Evaluation of induction hardened case depth through microstructural characterisation using magnetic Barkhausen emission technique

Abstract

The influence on the hysteresis loop and the magnetic Barkhausen emission (MBE) of microstructure within the case of different induction hardened carbon steel shafts has been studied. The hysteresis loop shows a distortion with a sudden reduction in the rate of magnetisation (dB/dH ) before approaching the maximum magnetic flux density indicating surface hardening. The systematic changes in the MBE profile for different voltages applied during induction heating indicate the microstructural variations within the case. A single peak MBE profile for a fully martensitic structure gradually changes into two peaks on reducing the induction hardening voltage indicating the formation of an additional soft ferrite phase within the case. The systematic changes in the two MBE peak heights indicate the synergistic decrease in the volume fraction of martensite and the increase in the volume fraction of ferrite phase within the case due to reduction in the induction hardening voltage. The changes in the MBE profile for different case depth specimens are more prominent than the hysteresis loop.
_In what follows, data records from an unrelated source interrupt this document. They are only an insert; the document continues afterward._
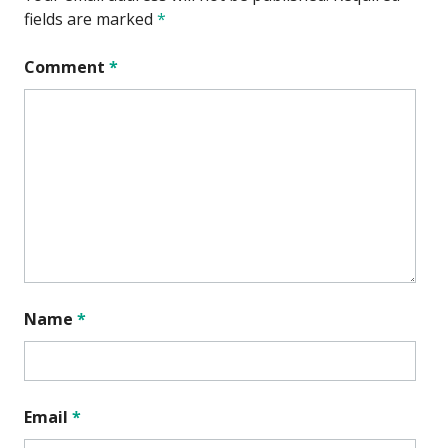
fields are marked
*
Comment
*
Name
*
Email
*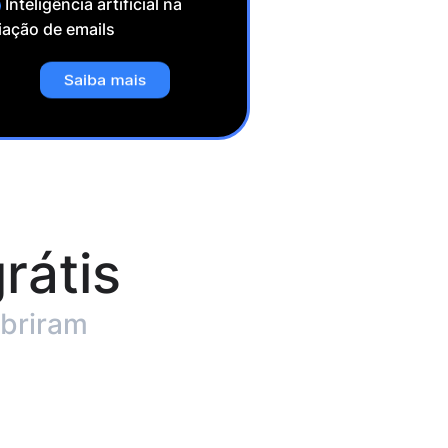
Inteligência artificial na
iação de emails
rátis
obriram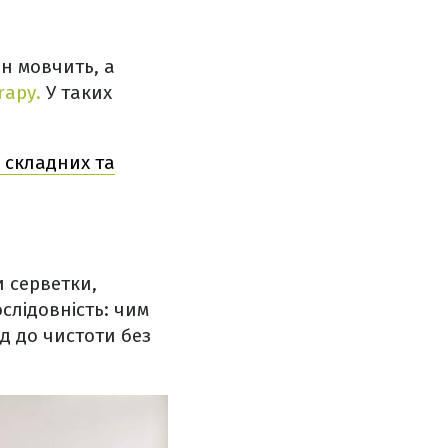
н мовчить, а
rapy.
У таких
а складних та
 серветки,
слідовність: чим
д до чистоти без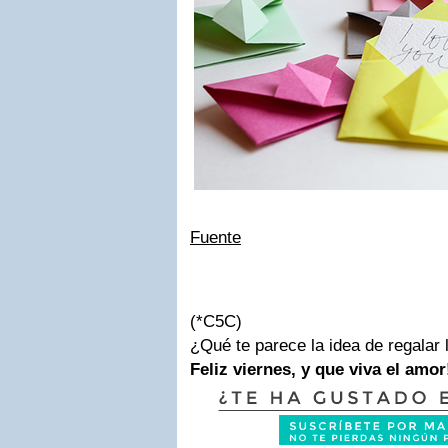
Fuente
(*C5C)
¿Qué te parece la idea de regalar 
Feliz viernes, y que viva el amor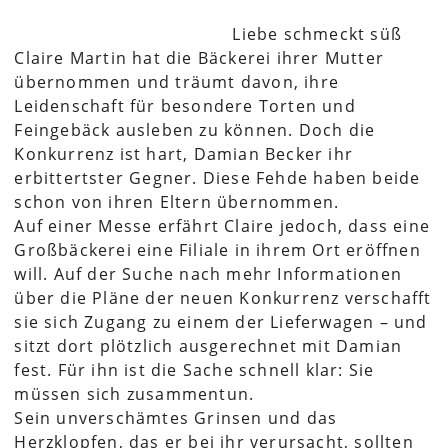
Liebe schmeckt süß
Claire Martin hat die Bäckerei ihrer Mutter
übernommen und träumt davon, ihre
Leidenschaft für besondere Torten und
Feingebäck ausleben zu können. Doch die
Konkurrenz ist hart, Damian Becker ihr
erbittertster Gegner. Diese Fehde haben beide
schon von ihren Eltern übernommen.
Auf einer Messe erfährt Claire jedoch, dass eine
Großbäckerei eine Filiale in ihrem Ort eröffnen
will. Auf der Suche nach mehr Informationen
über die Pläne der neuen Konkurrenz verschafft
sie sich Zugang zu einem der Lieferwagen – und
sitzt dort plötzlich ausgerechnet mit Damian
fest. Für ihn ist die Sache schnell klar: Sie
müssen sich zusammentun.
Sein unverschämtes Grinsen und das
Herzklopfen, das er bei ihr verursacht, sollten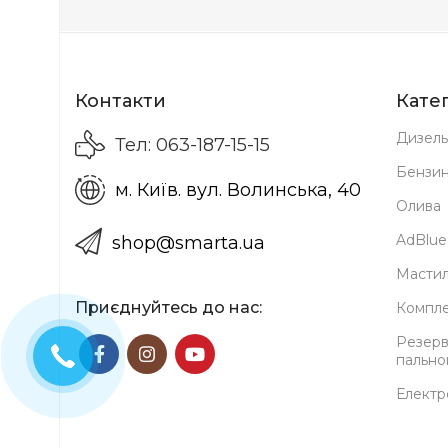
Контакти
Катег
Дизель
Тел: 063-187-15-15
Бензи
м. Київ. вул. Волинська, 40
Олива
AdBlue
shop@smarta.ua
Мастил
Приєднуйтесь до нас:
Компле
Резерв
пально
Електр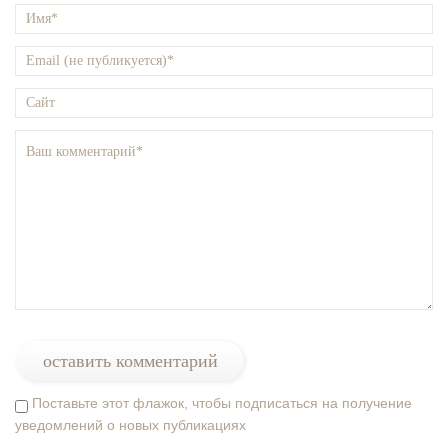
Поставьте этот флажок, чтобы подписаться на получение
уведомлений о новых публикациях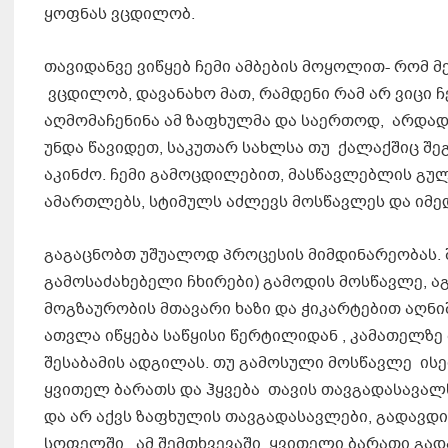
ყოფნას ვცდილობ.
თავიდანვე ვიწყებ ჩემი ამბების მოყოლით- რომ 
ვცდილობ, დავანახო მათ, რამდენი რამ არ ვიცი 
აღმომაჩენინა ამ ზაფხულმა და საერთოდ, არდად
უნდა წავიდეთ, საკუთარ სახლსა თუ ქალაქშიც შ
აკინძო. ჩემი გამოცდილებით, მასწავლებლის გ
ამართლებს, სტიმულს აძლევს მოსწავლეს და იმედ
გაგაცნობთ უშუალოდ პროცესის მიმდინარეობას. 
გამოსაძახებელი ჩხირები) გამოდის მოსწავლე, 
მოგზაურობის მთავარი ხაზი და ჭიკარტებით აღნიშ
ათვლა იწყება საწყისი წერტილიდან , კამათელზ
შესაბამის ადგილას. თუ გამოსული მოსწავლე ისე
ყვითელ ბარათს და ჰყვება თავის თავგადასავალ
და არ აქვს ზაფხულის თავგადასავლები, გადავდივ
სოფელში. ამ შემთხვევაში, ყვითელი ბარათი გადა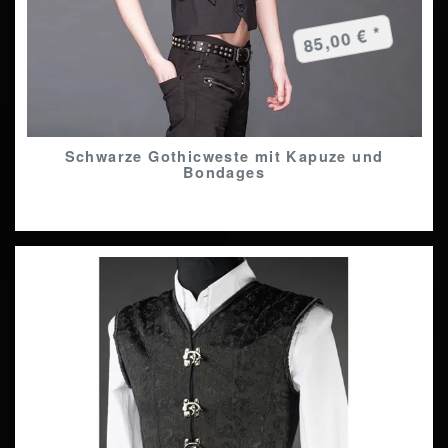
85,00 € *
Schwarze Gothicweste mit Kapuze und
Bondages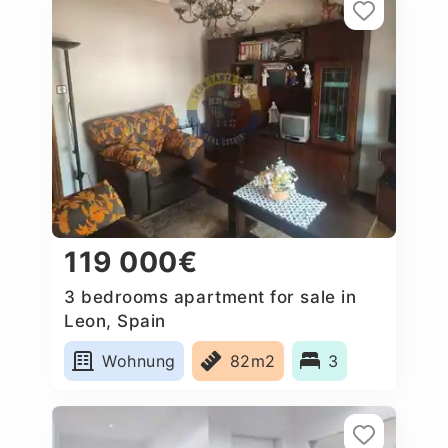
119 000€
3 bedrooms apartment for sale in
Leon, Spain
Wohnung
82m2
3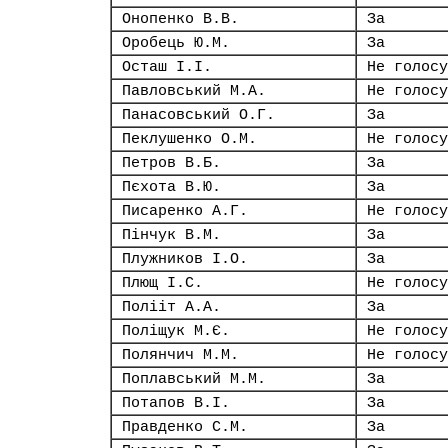
Онопенко В.В.
За
Оробець Ю.М.
За
Осташ І.І.
Не голосу
Павловський М.А.
Не голосу
Панасовський О.Г.
За
Пеклушенко О.М.
Не голосу
Петров В.Б.
За
Пєхота В.Ю.
За
Писаренко А.Г.
Не голосу
Пінчук В.М.
За
Плужников І.О.
За
Плющ І.С.
Не голосу
Полііт А.А.
За
Поліщук М.Є.
Не голосу
Полянчич М.М.
Не голосу
Поплавський М.М.
За
Потапов В.І.
За
Правденко С.М.
За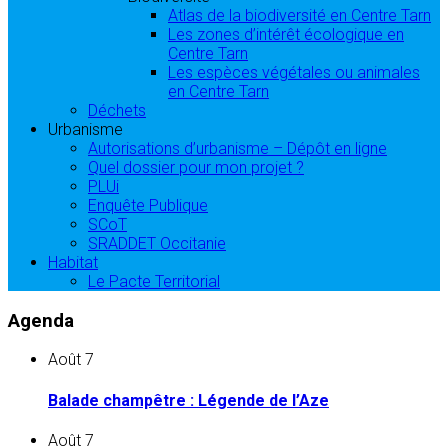
Atlas de la biodiversité en Centre Tarn
Les zones d’intérêt écologique en
Centre Tarn
Les espèces végétales ou animales
en Centre Tarn
Déchets
Urbanisme
Autorisations d’urbanisme – Dépôt en ligne
Quel dossier pour mon projet ?
PLUi
Enquête Publique
SCoT
SRADDET Occitanie
Habitat
Le Pacte Territorial
Agenda
Août
7
Balade champêtre : Légende de l’Aze
Août
7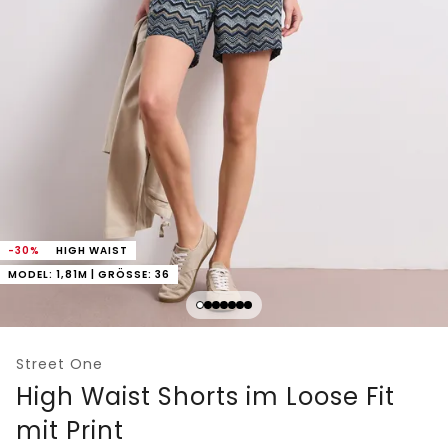
-30%
HIGH WAIST
MODEL: 1,81M | GRÖSSE: 36
Street One
High Waist Shorts im Loose Fit
mit Print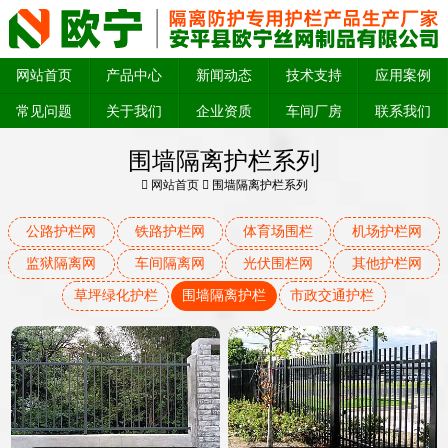
网站首页
产品中心
新闻动态
技术支持
应用案例
常见问题
关于我们
企业资质
车间厂房
联系我们
围墙隔离护栏系列
网站首页
围墙隔离护栏系列
公路护栏网
铁路护栏网
体育场围栏
机场护栏网
监狱隔离网
车间隔离网
光伏围栏网
其他护栏网
草坪绿化护栏
围墙隔离护栏
市政交通护栏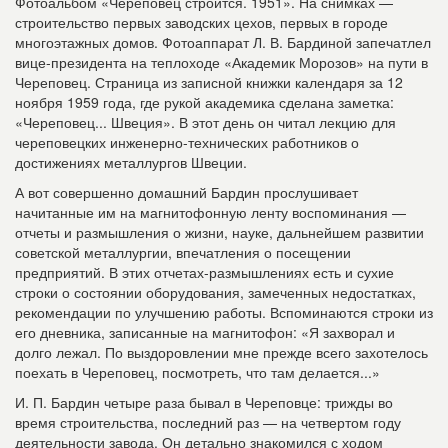
Фотоальбом «Череповец строится. 1951». На снимках —
строительство первых заводских цехов, первых в городе
многоэтажных домов. Фотоаппарат Л. В. Бардиной запечатлел
вице-президента на теплоходе «Академик Морозов» на пути в
Череповец. Страница из записной книжки календаря за 12
ноября 1959 года, где рукой академика сделана заметка:
«Череповец... Швеция». В этот день он читал лекцию для
череповецких инженерно-технических работников о
достижениях металлургов Швеции.
А вот совершенно домашний Бардин прослушивает
начитанные им на магнитофонную ленту воспоминания —
отчеты и размышления о жизни, науке, дальнейшем развитии
советской металлургии, впечатления о посещении
предприятий. В этих отчетах-размышлениях есть и сухие
строки о состоянии оборудования, замеченных недостатках,
рекомендации по улучшению работы. Вспоминаются строки из
его дневника, записанные на магнитофон: «Я захворал и
долго лежал. По выздоровлении мне прежде всего захотелось
поехать в Череповец, посмотреть, что там делается...»
И. П. Бардин четыре раза бывал в Череповце: трижды во
время строительства, последний раз — на четвертом году
деятельности завода. Он детально знакомился с ходом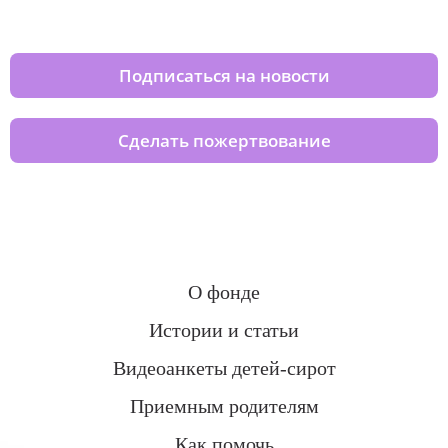
домов вместе с нами
Подписаться на новости
Сделать пожертвование
О фонде
Истории и статьи
Видеоанкеты детей-сирот
Приемным родителям
Как помочь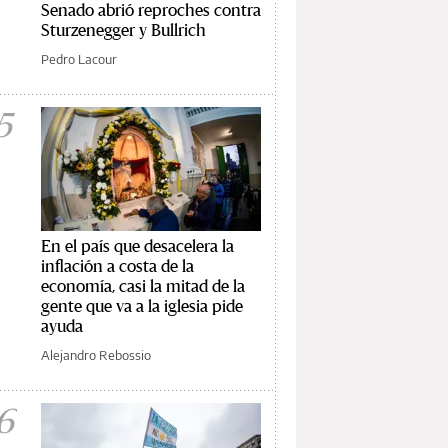
Senado abrió reproches contra
Sturzenegger y Bullrich
Pedro Lacour
5
En el país que desacelera la
inflación a costa de la
economía, casi la mitad de la
gente que va a la iglesia pide
ayuda
Alejandro Rebossio
6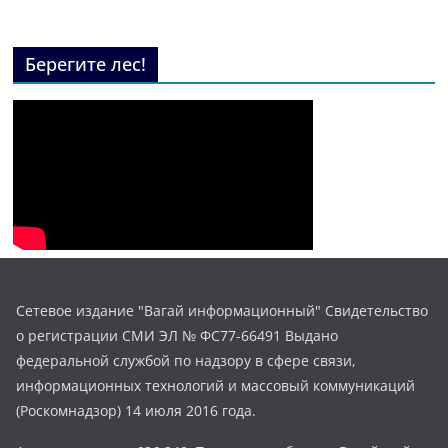
Берегите лес!
Сетевое издание "Вагай информационный" Свидетельство
о регистрации СМИ ЭЛ № ФС77-66491 Выдано
федеральной службой по надзору в сфере связи,
информационных технологий и массовый коммуникаций
(Роскомнадзор) 14 июля 2016 года.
This study shows that the MBE alone gives better insight in evaluating the induction hardened components (having case depth 1.5 mm), since the height and position of the two MBE peaks are directly influenced by the volume fraction and composition of hard and soft phases within the case. In general, this study reveals the high sensitivity of the MBE technique to the finer microstructural changes due to surface heat treatment in ferritic steels.